**Your task:** Your reply should reproduce the data below without a single alteration, apart from dropping the images.
====== Source data
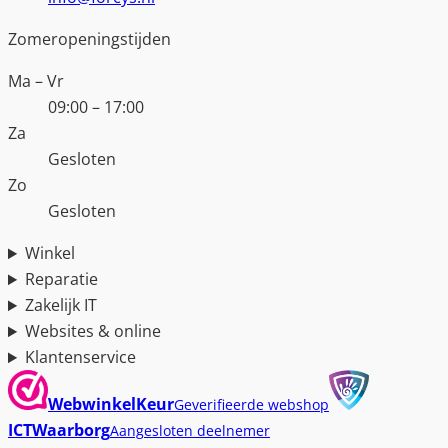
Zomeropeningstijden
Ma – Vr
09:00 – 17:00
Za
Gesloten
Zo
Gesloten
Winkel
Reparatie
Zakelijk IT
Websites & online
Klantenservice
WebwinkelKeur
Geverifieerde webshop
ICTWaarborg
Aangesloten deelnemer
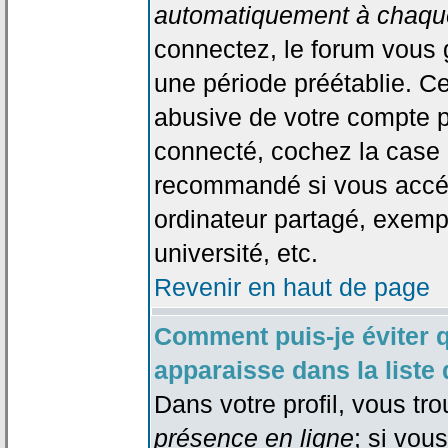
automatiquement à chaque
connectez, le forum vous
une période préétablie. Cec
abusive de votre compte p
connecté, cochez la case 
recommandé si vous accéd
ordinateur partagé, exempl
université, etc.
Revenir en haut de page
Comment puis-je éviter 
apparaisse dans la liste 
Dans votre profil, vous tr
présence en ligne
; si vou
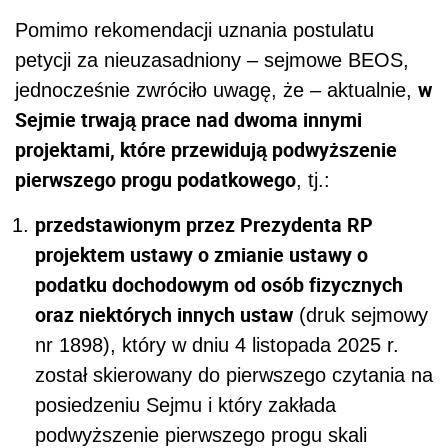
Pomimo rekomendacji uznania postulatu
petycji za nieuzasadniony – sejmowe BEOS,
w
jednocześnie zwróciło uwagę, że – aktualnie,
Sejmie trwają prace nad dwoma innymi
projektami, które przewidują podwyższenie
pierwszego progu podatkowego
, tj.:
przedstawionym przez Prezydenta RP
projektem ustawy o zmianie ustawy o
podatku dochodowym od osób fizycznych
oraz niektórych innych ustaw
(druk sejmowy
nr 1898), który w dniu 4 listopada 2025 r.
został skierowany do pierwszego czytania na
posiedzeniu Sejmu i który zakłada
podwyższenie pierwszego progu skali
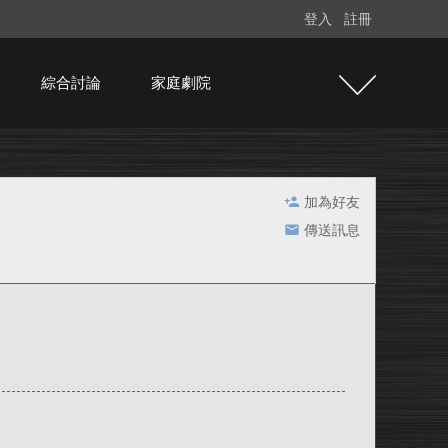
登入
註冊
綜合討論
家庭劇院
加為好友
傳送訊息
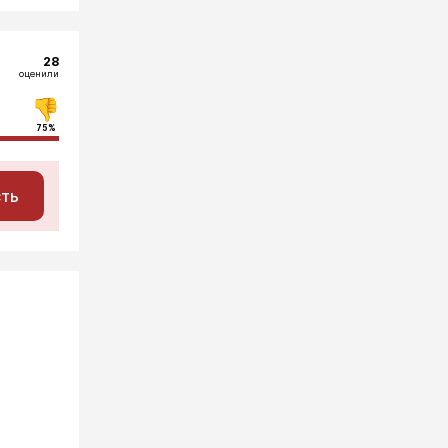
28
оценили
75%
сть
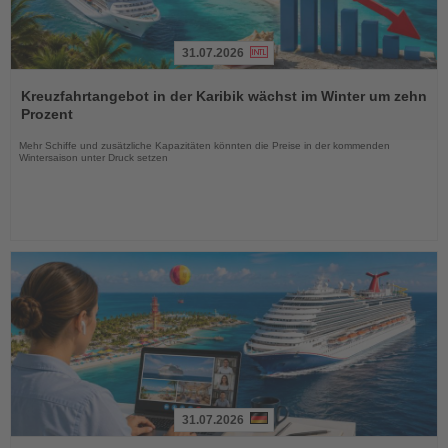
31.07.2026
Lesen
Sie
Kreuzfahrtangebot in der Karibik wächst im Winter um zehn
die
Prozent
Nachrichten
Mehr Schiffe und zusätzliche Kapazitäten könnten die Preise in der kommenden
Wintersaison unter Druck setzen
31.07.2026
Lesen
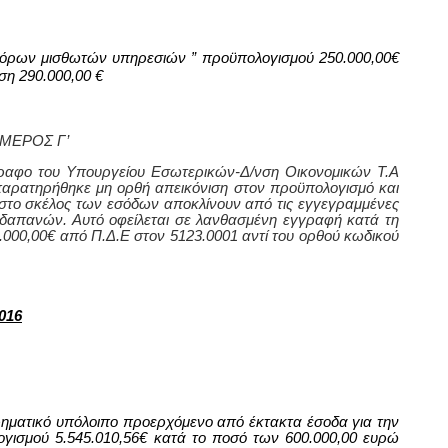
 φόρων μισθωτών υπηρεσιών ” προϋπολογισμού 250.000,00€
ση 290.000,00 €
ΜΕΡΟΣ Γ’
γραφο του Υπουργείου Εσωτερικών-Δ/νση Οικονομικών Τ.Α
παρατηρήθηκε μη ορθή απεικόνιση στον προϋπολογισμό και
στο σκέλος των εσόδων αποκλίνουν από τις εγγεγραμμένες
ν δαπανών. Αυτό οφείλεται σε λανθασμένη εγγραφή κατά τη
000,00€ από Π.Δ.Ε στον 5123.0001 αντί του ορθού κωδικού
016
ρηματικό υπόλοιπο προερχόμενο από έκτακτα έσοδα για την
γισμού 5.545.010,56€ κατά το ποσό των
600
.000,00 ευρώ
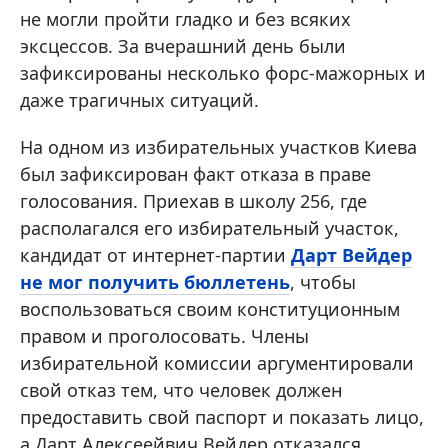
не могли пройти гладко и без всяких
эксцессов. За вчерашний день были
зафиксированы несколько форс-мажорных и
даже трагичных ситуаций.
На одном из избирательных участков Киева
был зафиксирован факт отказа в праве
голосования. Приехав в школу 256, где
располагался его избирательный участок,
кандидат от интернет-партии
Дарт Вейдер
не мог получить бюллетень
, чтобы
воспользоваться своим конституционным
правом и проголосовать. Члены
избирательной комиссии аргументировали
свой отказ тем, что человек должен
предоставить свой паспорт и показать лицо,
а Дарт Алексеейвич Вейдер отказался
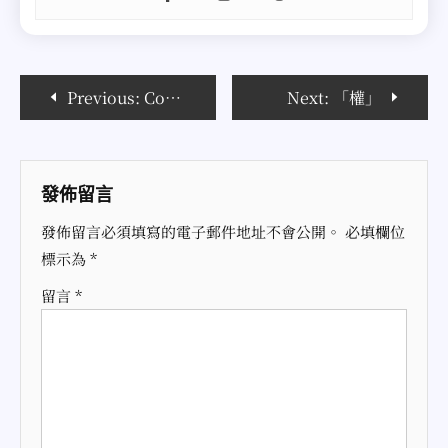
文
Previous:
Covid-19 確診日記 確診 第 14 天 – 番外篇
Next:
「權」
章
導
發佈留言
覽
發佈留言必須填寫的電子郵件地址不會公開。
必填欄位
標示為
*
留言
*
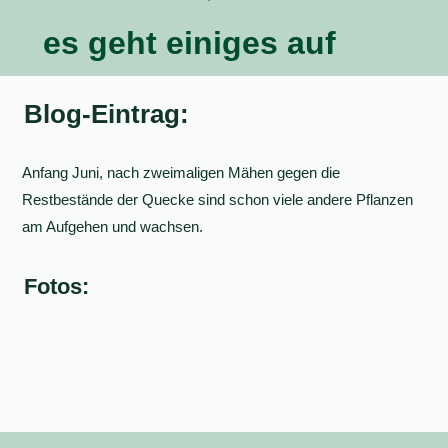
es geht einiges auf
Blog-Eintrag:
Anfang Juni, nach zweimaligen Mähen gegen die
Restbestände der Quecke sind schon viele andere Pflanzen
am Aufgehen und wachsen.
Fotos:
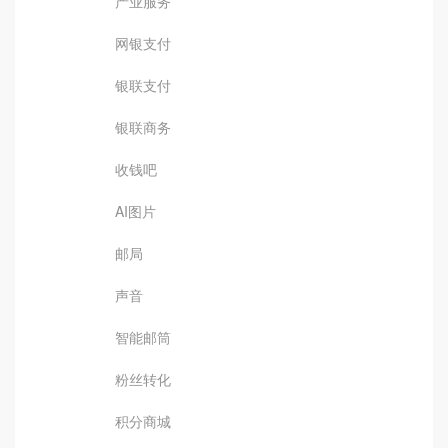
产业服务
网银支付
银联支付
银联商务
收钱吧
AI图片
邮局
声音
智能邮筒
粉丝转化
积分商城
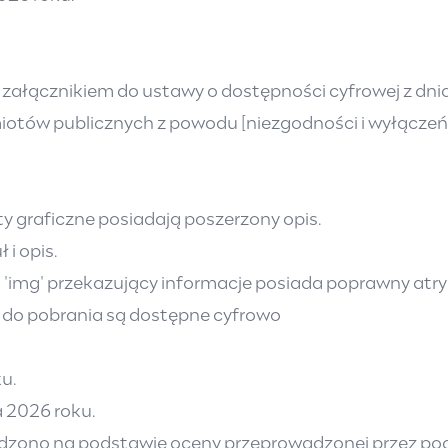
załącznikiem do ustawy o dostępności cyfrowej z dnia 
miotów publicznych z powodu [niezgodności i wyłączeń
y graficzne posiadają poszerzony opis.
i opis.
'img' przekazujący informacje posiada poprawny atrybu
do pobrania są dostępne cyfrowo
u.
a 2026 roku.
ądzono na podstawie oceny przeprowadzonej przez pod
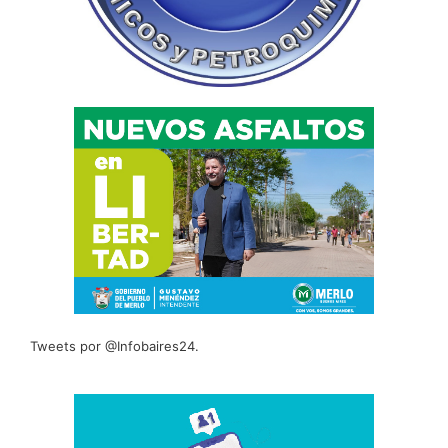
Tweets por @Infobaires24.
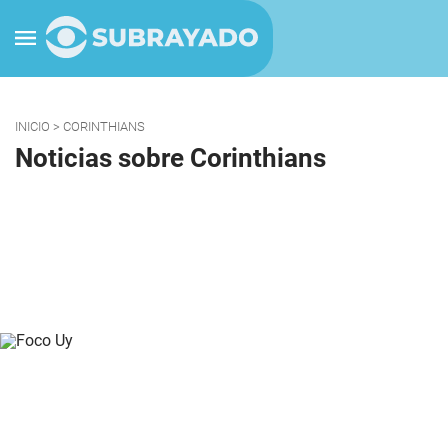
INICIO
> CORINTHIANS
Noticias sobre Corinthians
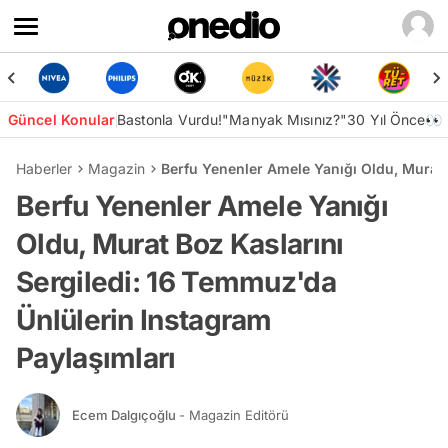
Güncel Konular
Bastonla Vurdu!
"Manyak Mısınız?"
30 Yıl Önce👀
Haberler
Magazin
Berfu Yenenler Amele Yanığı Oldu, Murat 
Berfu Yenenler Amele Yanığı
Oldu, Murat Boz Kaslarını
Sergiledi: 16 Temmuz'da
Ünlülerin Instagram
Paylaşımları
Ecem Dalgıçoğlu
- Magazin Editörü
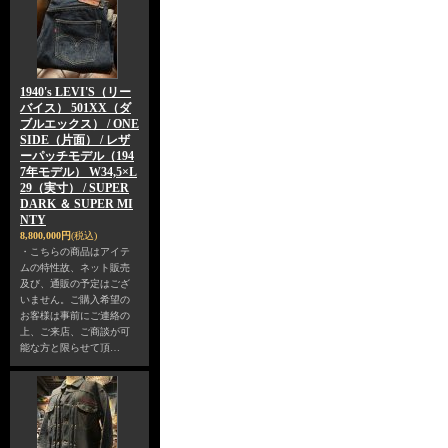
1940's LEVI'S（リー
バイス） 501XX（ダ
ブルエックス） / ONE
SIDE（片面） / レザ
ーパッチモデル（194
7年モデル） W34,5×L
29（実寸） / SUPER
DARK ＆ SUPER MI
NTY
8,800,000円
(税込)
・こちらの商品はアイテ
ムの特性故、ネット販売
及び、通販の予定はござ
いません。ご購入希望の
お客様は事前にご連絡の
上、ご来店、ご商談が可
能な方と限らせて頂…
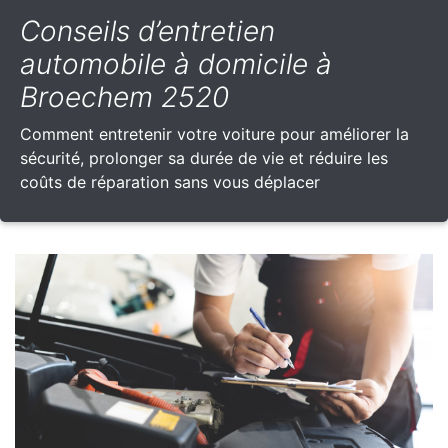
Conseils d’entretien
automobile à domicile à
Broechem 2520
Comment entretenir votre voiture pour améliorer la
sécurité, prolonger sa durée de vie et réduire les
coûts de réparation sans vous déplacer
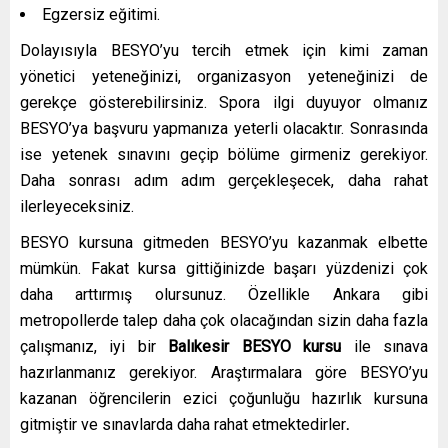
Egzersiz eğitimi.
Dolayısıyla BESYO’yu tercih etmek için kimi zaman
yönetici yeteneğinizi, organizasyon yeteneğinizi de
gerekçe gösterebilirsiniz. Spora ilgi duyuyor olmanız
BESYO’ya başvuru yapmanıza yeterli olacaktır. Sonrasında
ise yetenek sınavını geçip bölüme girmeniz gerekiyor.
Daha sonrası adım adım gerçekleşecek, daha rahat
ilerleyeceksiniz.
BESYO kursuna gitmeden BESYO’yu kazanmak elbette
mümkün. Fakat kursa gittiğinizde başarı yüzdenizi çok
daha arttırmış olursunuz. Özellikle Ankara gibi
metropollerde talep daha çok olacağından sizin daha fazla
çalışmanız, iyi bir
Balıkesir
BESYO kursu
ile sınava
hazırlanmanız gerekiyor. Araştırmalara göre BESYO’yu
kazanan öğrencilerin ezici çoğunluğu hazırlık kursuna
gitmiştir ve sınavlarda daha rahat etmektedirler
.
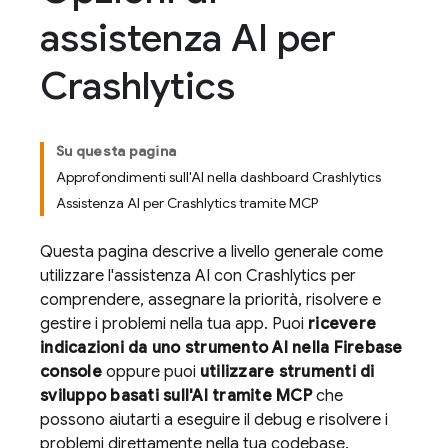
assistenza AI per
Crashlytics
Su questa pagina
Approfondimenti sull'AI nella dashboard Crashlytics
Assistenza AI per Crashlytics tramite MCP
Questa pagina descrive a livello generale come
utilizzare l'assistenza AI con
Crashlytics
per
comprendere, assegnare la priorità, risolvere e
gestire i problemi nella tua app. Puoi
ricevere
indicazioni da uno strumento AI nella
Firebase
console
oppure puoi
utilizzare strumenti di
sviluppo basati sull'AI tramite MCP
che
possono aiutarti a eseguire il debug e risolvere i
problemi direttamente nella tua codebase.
============
**Response for this exercise:**
Zomeropeningstijden
Ma – Vr
09:00 – 17:00
Za
Gesloten
Zo
Gesloten
Winkel
Reparatie
Zakelijk IT
Websites & online
Klantenservice
WebwinkelKeur
Geverifieerde webshop
ICTWaarborg
Aangesloten deelnemer
automatiquement à chaque
connectez, le forum vous
une période préétablie. Cec
abusive de votre compte p
connecté, cochez la case 
recommandé si vous accéd
ordinateur partagé, exempl
université, etc.
Revenir en haut de page
Comment puis-je éviter 
apparaisse dans la liste 
Dans votre profil, vous tr
présence en ligne
; si vou
Pomimo rekomendacji uznania postulatu
petycji za nieuzasadniony – sejmowe BEOS,
w
jednocześnie zwróciło uwagę, że – aktualnie,
Sejmie trwają prace nad dwoma innymi
projektami, które przewidują podwyższenie
pierwszego progu podatkowego
, tj.:
przedstawionym przez Prezydenta RP
projektem ustawy o zmianie ustawy o
podatku dochodowym od osób fizycznych
oraz niektórych innych ustaw
(druk sejmowy
nr 1898), który w dniu 4 listopada 2025 r.
został skierowany do pierwszego czytania na
posiedzeniu Sejmu i który zakłada
podwyższenie pierwszego progu skali
登入
註冊
綜合討論
家庭劇院
加為好友
傳送訊息
28
оценили
75%
сть
31.07.2026
Lesen
Sie
Kreuzfahrtangebot in der Karibik wächst im Winter um zehn
die
Prozent
Nachrichten
Mehr Schiffe und zusätzliche Kapazitäten könnten die Preise in der kommenden
Wintersaison unter Druck setzen
31.07.2026
Lesen
 φόρων μισθωτών υπηρεσιών ” προϋπολογισμού 250.000,00€
ση 290.000,00 €
ΜΕΡΟΣ Γ’
γραφο του Υπουργείου Εσωτερικών-Δ/νση Οικονομικών Τ.Α
παρατηρήθηκε μη ορθή απεικόνιση στον προϋπολογισμό και
στο σκέλος των εσόδων αποκλίνουν από τις εγγεγραμμένες
ν δαπανών. Αυτό οφείλεται σε λανθασμένη εγγραφή κατά τη
000,00€ από Π.Δ.Ε στον 5123.0001 αντί του ορθού κωδικού
016
ρηματικό υπόλοιπο προερχόμενο από έκτακτα έσοδα για την
γισμού 5.545.010,56€ κατά το ποσό των
600
.000,00 ευρώ
не могли пройти гладко и без всяких
эксцессов. За вчерашний день были
зафиксированы несколько форс-мажорных и
даже трагичных ситуаций.
На одном из избирательных участков Киева
был зафиксирован факт отказа в праве
голосования. Приехав в школу 256, где
располагался его избирательный участок,
кандидат от интернет-партии
Дарт Вейдер
не мог получить бюллетень
, чтобы
воспользоваться своим конституционным
правом и проголосовать. Члены
избирательной комиссии аргументировали
свой отказ тем, что человек должен
предоставить свой паспорт и показать лицо,
а Дарт Алексеейвич Вейдер отказался
文
Previous:
Covid-19 確診日記 確診 第 14 天 – 番外篇
Next:
「權」
章
導
發佈留言
覽
發佈留言必須填寫的電子郵件地址不會公開。
必填欄位
標示為
*
留言
*
es geht einiges auf
Blog-Eintrag:
Anfang Juni, nach zweimaligen Mähen gegen die
Restbestände der Quecke sind schon viele andere Pflanzen
am Aufgehen und wachsen.
Fotos:
产业服务
网银支付
银联支付
银联商务
收钱吧
AI图片
邮局
声音
智能邮筒
粉丝转化
积分商城
załącznikiem do ustawy o dostępności cyfrowej z dnia 
miotów publicznych z powodu [niezgodności i wyłączeń
y graficzne posiadają poszerzony opis.
i opis.
'img' przekazujący informacje posiada poprawny atrybu
do pobrania są dostępne cyfrowo
u.
a 2026 roku.
ądzono na podstawie oceny przeprowadzonej przez pod
Tweets por @Infobaires24.
INICIO
> CORINTHIANS
Noticias sobre Corinthians
Güncel Konular
Bastonla Vurdu!
"Manyak Mısınız?"
30 Yıl Önce👀
Haberler
Magazin
Berfu Yenenler Amele Yanığı Oldu, Murat 
Berfu Yenenler Amele Yanığı
Oldu, Murat Boz Kaslarını
Sergiledi: 16 Temmuz'da
Ünlülerin Instagram
Paylaşımları
Ecem Dalgıçoğlu
- Magazin Editörü
1940's LEVI'S（リー
バイス） 501XX（ダ
ブルエックス） / ONE
SIDE（片面） / レザ
ーパッチモデル（194
7年モデル） W34,5×L
29（実寸） / SUPER
DARK ＆ SUPER MI
NTY
8,800,000円
(税込)
・こちらの商品はアイテ
ムの特性故、ネット販売
及び、通販の予定はござ
いません。ご購入希望の
お客様は事前にご連絡の
上、ご来店、ご商談が可
能な方と限らせて頂…
Conseils d’entretien
automobile à domicile à
Broechem 2520
Comment entretenir votre voiture pour améliorer la
sécurité, prolonger sa durée de vie et réduire les
coûts de réparation sans vous déplacer
Egzersiz eğitimi.
Dolayısıyla BESYO’yu tercih etmek için kimi zaman
yönetici yeteneğinizi, organizasyon yeteneğinizi de
gerekçe gösterebilirsiniz. Spora ilgi duyuyor olmanız
BESYO’ya başvuru yapmanıza yeterli olacaktır. Sonrasında
ise yetenek sınavını geçip bölüme girmeniz gerekiyor.
Daha sonrası adım adım gerçekleşecek, daha rahat
ilerleyeceksiniz.
BESYO kursuna gitmeden BESYO’yu kazanmak elbette
mümkün. Fakat kursa gittiğinizde başarı yüzdenizi çok
daha arttırmış olursunuz. Özellikle Ankara gibi
metropollerde talep daha çok olacağından sizin daha fazla
çalışmanız, iyi bir
Balıkesir
BESYO kursu
ile sınava
hazırlanmanız gerekiyor. Araştırmalara göre BESYO’yu
kazanan öğrencilerin ezici çoğunluğu hazırlık kursuna
gitmiştir ve sınavlarda daha rahat etmektedirler
.
assistenza AI per
Crashlytics
Su questa pagina
Approfondimenti sull'AI nella dashboard Crashlytics
Assistenza AI per Crashlytics tramite MCP
Questa pagina descrive a livello generale come
utilizzare l'assistenza AI con
Crashlytics
per
comprendere, assegnare la priorità, risolvere e
gestire i problemi nella tua app. Puoi
ricevere
indicazioni da uno strumento AI nella
Firebase
console
oppure puoi
utilizzare strumenti di
sviluppo basati sull'AI tramite MCP
che
possono aiutarti a eseguire il debug e risolvere i
problemi direttamente nella tua codebase.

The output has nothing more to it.